Return exactly the lines from the one containing "List app elements and their (x0, y0, x1, y1)" through the last line of the records below, both included, and leave out any pictures.

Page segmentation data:
***
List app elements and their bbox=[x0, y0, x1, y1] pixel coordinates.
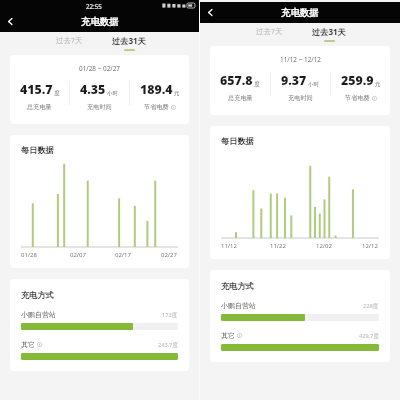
staticText: 小鹏自营站 bbox=[21, 310, 56, 319]
staticText: 9.37 bbox=[281, 72, 307, 89]
staticText: 充电方式 bbox=[221, 281, 254, 291]
staticText: 11/22 bbox=[270, 242, 286, 250]
staticText: 每日数据 bbox=[221, 136, 254, 146]
staticText: 01/28 ~ 02/27 bbox=[79, 64, 120, 73]
staticText: 657.8 bbox=[220, 72, 253, 89]
staticText: 度 bbox=[254, 81, 260, 88]
staticText: 429.7度 bbox=[359, 332, 379, 340]
staticText: 02/17 bbox=[115, 251, 131, 259]
button[interactable]: 11/12 ~ 12/12 bbox=[210, 46, 390, 115]
staticText: 过去7天 bbox=[256, 26, 283, 36]
staticText: 415.7 bbox=[20, 81, 53, 98]
staticText: 过去31天 bbox=[112, 35, 146, 46]
staticText: 其它 bbox=[221, 331, 235, 340]
button[interactable]: 01/28 ~ 02/27 bbox=[10, 55, 189, 124]
staticText: 总充电量 bbox=[228, 94, 253, 102]
staticText: 小时 bbox=[107, 90, 119, 97]
button[interactable]: 每日数据 bbox=[10, 135, 189, 268]
staticText: 过去31天 bbox=[312, 26, 346, 37]
button[interactable]: 充电方式 bbox=[210, 270, 390, 362]
staticText: 4.35 bbox=[80, 81, 106, 98]
staticText: 12/12 bbox=[362, 242, 378, 250]
button[interactable]: 充电方式 bbox=[10, 279, 189, 371]
staticText: 01/28 bbox=[21, 251, 37, 259]
button[interactable]: Back bbox=[0, 11, 21, 32]
staticText: 22:55 bbox=[86, 2, 102, 10]
button[interactable]: 过去7天 bbox=[249, 26, 289, 43]
button[interactable]: 每日数据 bbox=[210, 126, 390, 259]
staticText: 度 bbox=[54, 90, 60, 97]
staticText: 小时 bbox=[308, 81, 320, 88]
staticText: 节省电费 bbox=[345, 94, 370, 102]
staticText: 243.7度 bbox=[158, 341, 178, 349]
staticText: 充电数据 bbox=[81, 16, 119, 28]
staticText: 172度 bbox=[162, 311, 178, 319]
staticText: 充电方式 bbox=[21, 290, 54, 300]
staticText: 节省电费 bbox=[144, 103, 169, 111]
staticText: 228度 bbox=[363, 302, 379, 310]
staticText: 02/27 bbox=[161, 251, 177, 259]
staticText: 11/12 bbox=[221, 242, 237, 250]
staticText: 每日数据 bbox=[21, 145, 54, 155]
staticText: 11/12 ~ 12/12 bbox=[280, 55, 321, 64]
staticText: 充电数据 bbox=[281, 7, 319, 19]
staticText: 元 bbox=[375, 81, 381, 88]
button[interactable]: 过去31天 bbox=[107, 35, 151, 52]
staticText: 总充电量 bbox=[27, 103, 52, 111]
staticText: 其它 bbox=[21, 340, 35, 349]
button[interactable]: Back bbox=[200, 2, 221, 23]
staticText: 充电时间 bbox=[288, 94, 313, 102]
staticText: 189.4 bbox=[140, 81, 173, 98]
staticText: 过去7天 bbox=[56, 35, 83, 45]
staticText: 259.9 bbox=[341, 72, 374, 89]
staticText: 小鹏自营站 bbox=[221, 301, 256, 310]
staticText: 12/02 bbox=[316, 242, 332, 250]
staticText: 02/07 bbox=[70, 251, 86, 259]
button[interactable]: 过去7天 bbox=[49, 35, 89, 52]
button[interactable]: 过去31天 bbox=[307, 26, 351, 43]
staticText: 元 bbox=[174, 90, 180, 97]
staticText: 充电时间 bbox=[87, 103, 112, 111]
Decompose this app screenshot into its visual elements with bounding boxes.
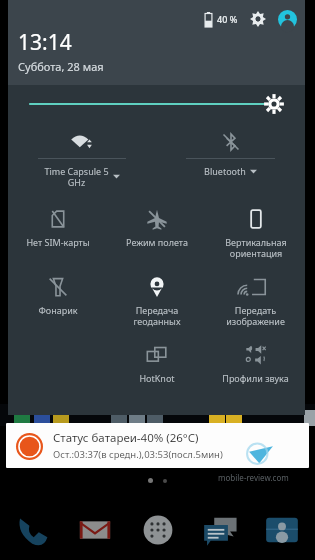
button[interactable]: Передать изображение: [206, 273, 305, 333]
staticText: Передача геоданных: [133, 304, 181, 327]
button[interactable]: Вертикальная ориентация: [206, 205, 305, 265]
button[interactable]: Передача геоданных: [107, 273, 206, 333]
button[interactable]: Gmail: [68, 503, 122, 557]
button[interactable]: Time Capsule 5 GHz: [8, 131, 156, 193]
button[interactable]: Contacts: [255, 503, 309, 557]
button[interactable]: All apps: [131, 503, 185, 557]
button[interactable]: Режим полета: [107, 205, 206, 265]
button[interactable]: User profile: [277, 9, 297, 29]
staticText: Time Capsule 5 GHz: [44, 165, 109, 188]
button[interactable]: Settings: [248, 9, 268, 29]
staticText: Профили звука: [222, 372, 289, 384]
button[interactable]: Messages: [193, 503, 247, 557]
staticText: Суббота, 28 мая: [18, 59, 104, 74]
staticText: Передать изображение: [226, 304, 285, 327]
button[interactable]: Phone: [6, 503, 60, 557]
staticText: Нет SIM-карты: [26, 236, 90, 248]
staticText: mobile-review.com: [218, 472, 289, 483]
button[interactable]: Нет SIM-карты: [8, 205, 107, 265]
button[interactable]: Bluetooth: [156, 131, 305, 193]
button[interactable]: Фонарик: [8, 273, 107, 333]
staticText: Вертикальная ориентация: [225, 236, 287, 259]
button[interactable]: Профили звука: [206, 341, 305, 401]
staticText: 13:14: [18, 28, 72, 57]
button[interactable]: Статус батареи-40% (26°C): [6, 423, 309, 468]
staticText: 40 %: [217, 13, 238, 25]
staticText: Режим полета: [126, 236, 188, 248]
staticText: Фонарик: [38, 304, 78, 316]
button[interactable]: Brightness: [8, 85, 305, 123]
button[interactable]: HotKnot: [107, 341, 206, 401]
staticText: HotKnot: [139, 372, 175, 384]
staticText: Bluetooth: [204, 165, 246, 177]
staticText: Статус батареи-40% (26°C): [53, 430, 199, 446]
staticText: Ост.:03:37(в средн.),03:53(посл.5мин): [53, 448, 223, 461]
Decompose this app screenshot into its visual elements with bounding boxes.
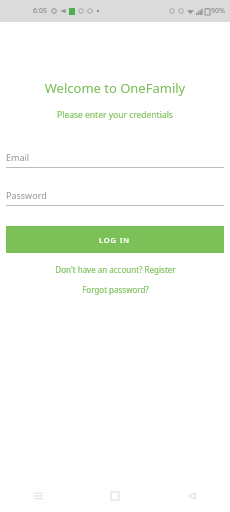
staticText: LOG IN [99, 235, 131, 245]
button[interactable]: Don't have an account? Register [0, 262, 230, 277]
button[interactable]: LOG IN [6, 226, 224, 253]
staticText: Please enter your credentials [0, 109, 230, 121]
staticText: Welcome to OneFamily [0, 79, 230, 97]
button[interactable]: Password [6, 189, 224, 206]
button[interactable]: Forgot password? [0, 282, 230, 297]
staticText: Email [6, 151, 30, 163]
staticText: Password [6, 189, 47, 201]
staticText: 90% [211, 6, 225, 16]
staticText: Don't have an account? Register [55, 264, 176, 275]
staticText: 6:05 [33, 6, 47, 16]
button[interactable]: Email [6, 151, 224, 168]
button[interactable]: Home [76, 480, 153, 512]
staticText: Forgot password? [82, 284, 149, 295]
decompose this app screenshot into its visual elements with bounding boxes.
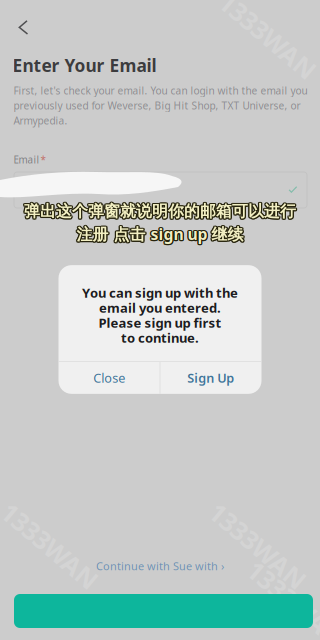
staticText: Continue with Sue with ›: [96, 559, 224, 574]
button[interactable]: Back: [4, 8, 44, 48]
staticText: 1333WAN: [237, 587, 320, 621]
button[interactable]: Continue: [14, 594, 313, 628]
staticText: 注册 点击 sign up 继续: [76, 224, 244, 246]
staticText: 注册 点击 sign up 继续: [76, 222, 244, 244]
staticText: email you entered.: [99, 299, 221, 317]
staticText: 弹出这个弹窗就说明你的邮箱可以进行: [25, 202, 297, 222]
staticText: Email: [14, 153, 40, 166]
staticText: 注册 点击 sign up 继续: [78, 223, 245, 245]
staticText: 注册 点击 sign up 继续: [75, 223, 242, 245]
button[interactable]: Continue with Sue with ›: [60, 557, 260, 575]
staticText: 注册 点击 sign up 继续: [77, 224, 244, 246]
staticText: previously used for Weverse, Big Hit Sho…: [14, 99, 300, 112]
staticText: 弹出这个弹窗就说明你的邮箱可以进行: [24, 200, 296, 220]
staticText: Armypedia.: [14, 114, 68, 127]
staticText: Sign Up: [187, 369, 234, 386]
staticText: 弹出这个弹窗就说明你的邮箱可以进行: [23, 201, 295, 221]
staticText: 1333WAN: [0, 529, 109, 563]
staticText: 注册 点击 sign up 继续: [77, 222, 244, 244]
staticText: to continue.: [121, 329, 199, 347]
staticText: 弹出这个弹窗就说明你的邮箱可以进行: [25, 201, 297, 220]
staticText: 弹出这个弹窗就说明你的邮箱可以进行: [25, 201, 297, 221]
staticText: First, let's check your email. You can l…: [14, 84, 308, 97]
staticText: 注册 点击 sign up 继续: [76, 223, 244, 245]
button[interactable]: Close: [59, 362, 160, 394]
staticText: 弹出这个弹窗就说明你的邮箱可以进行: [23, 201, 295, 220]
staticText: 弹出这个弹窗就说明你的邮箱可以进行: [24, 203, 296, 222]
staticText: Please sign up first: [98, 314, 222, 332]
staticText: 弹出这个弹窗就说明你的邮箱可以进行: [24, 201, 296, 221]
button[interactable]: Sign Up: [160, 362, 261, 394]
staticText: 注册 点击 sign up 继续: [76, 224, 243, 246]
staticText: Enter Your Email: [12, 54, 156, 77]
staticText: Close: [93, 369, 125, 386]
staticText: 弹出这个弹窗就说明你的邮箱可以进行: [23, 202, 295, 222]
staticText: *: [40, 153, 46, 166]
staticText: You can sign up with the: [82, 284, 238, 302]
staticText: 注册 点击 sign up 继续: [76, 222, 243, 244]
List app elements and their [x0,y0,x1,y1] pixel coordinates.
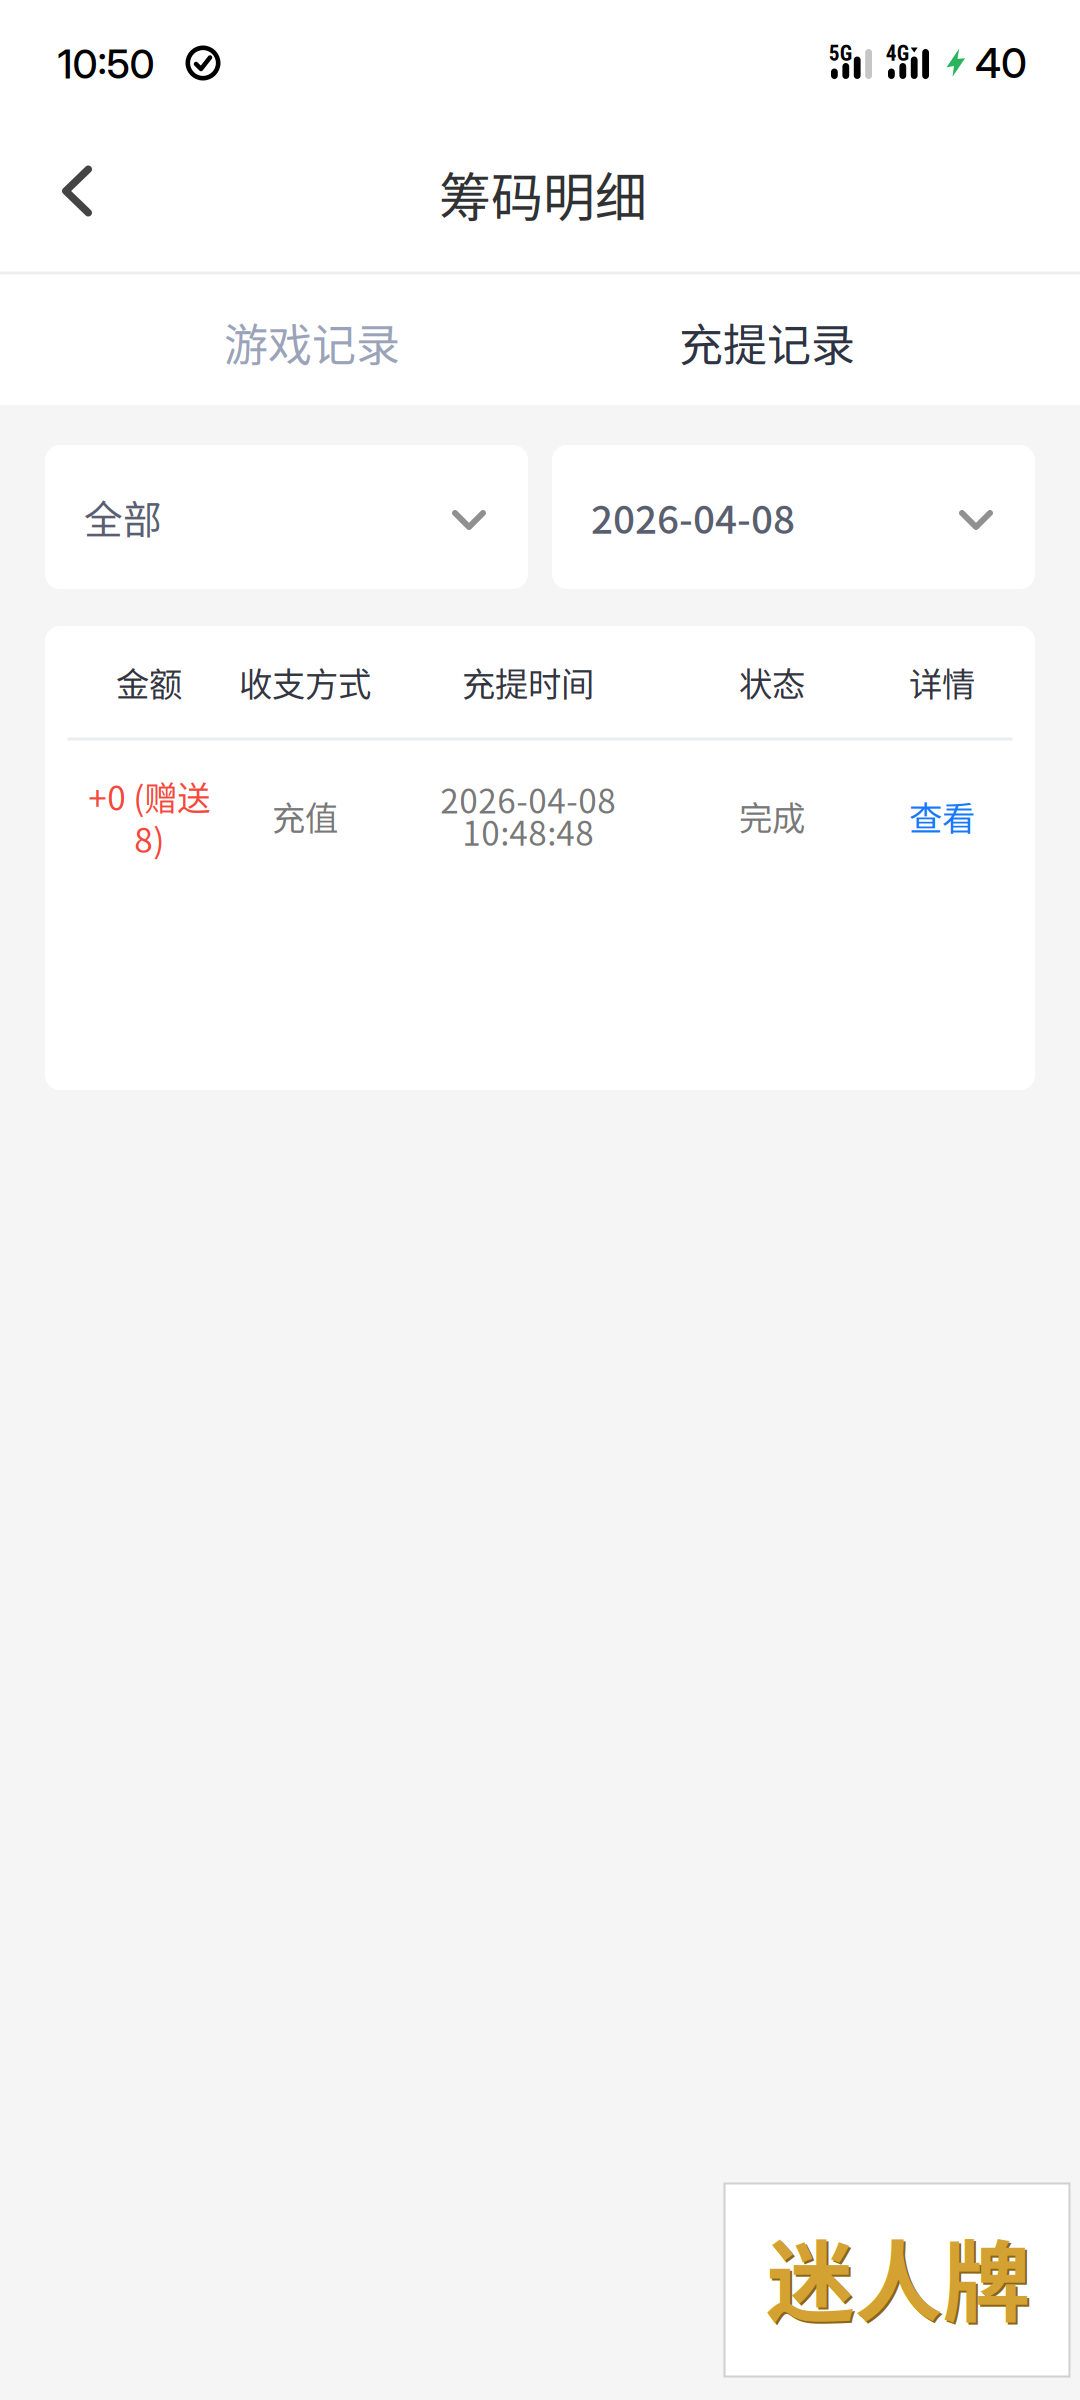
staticText: 5G [829,41,852,66]
staticText: 40 [975,38,1027,88]
staticText: 迷人牌 [768,2214,1032,2341]
staticText: 4G [886,41,909,66]
staticText: 完成 [739,792,805,840]
staticText: +0 (赠送 8) [88,772,210,862]
staticText: 金额 [116,658,182,706]
staticText: 2026-04-08 10:48:48 [440,775,616,855]
button[interactable]: 充提记录 [617,277,917,407]
staticText: 查看 [909,792,975,840]
button[interactable]: 2026-04-08 [552,445,1035,589]
staticText: 10:50 [58,40,154,88]
staticText: 游戏记录 [224,310,400,374]
button[interactable]: 查看 [877,776,1007,856]
staticText: 详情 [909,658,975,706]
staticText: 收支方式 [239,658,371,706]
staticText: 迷人牌 [766,2212,1030,2339]
button[interactable]: 全部 [45,445,528,589]
staticText: 充值 [272,792,338,840]
staticText: 充提记录 [679,310,855,374]
staticText: 2026-04-08 [591,489,795,545]
button[interactable]: Back [17,126,137,256]
button[interactable]: 游戏记录 [162,277,462,407]
staticText: 状态 [739,658,805,706]
staticText: 充提时间 [462,658,594,706]
staticText: 全部 [84,489,162,545]
staticText: 筹码明细 [439,156,647,232]
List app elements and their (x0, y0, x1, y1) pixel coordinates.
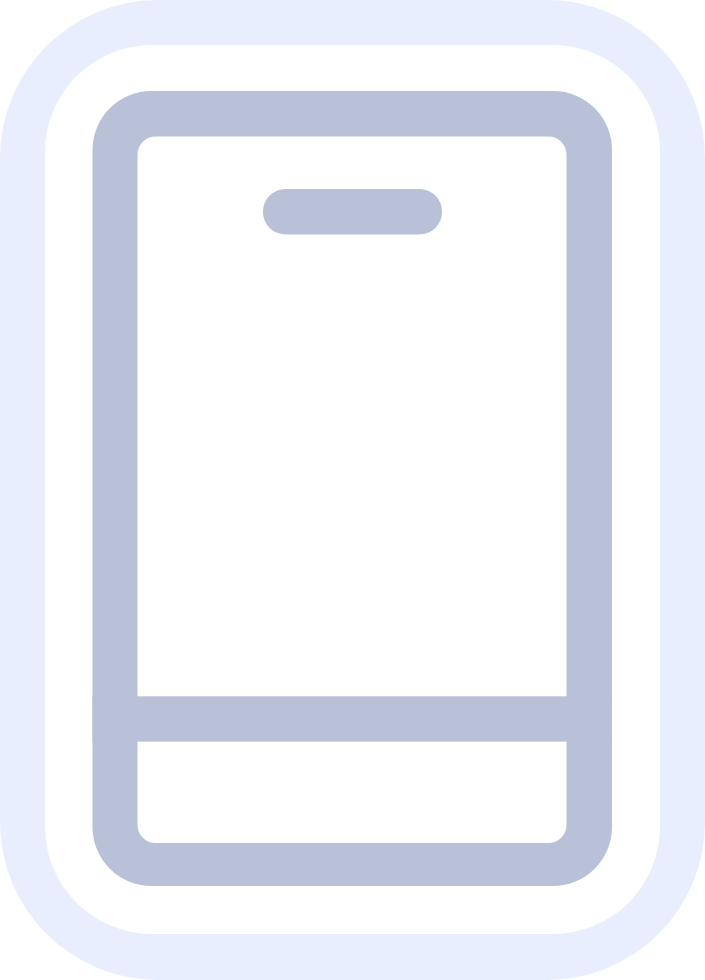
button[interactable]: Smartphone icon (0, 0, 705, 980)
***
*SOLUTION TO THIS PROBLEM*
List app elements and their (x0, y0, x1, y1) pixel coordinates.
button[interactable]: Smartphone icon (0, 0, 705, 980)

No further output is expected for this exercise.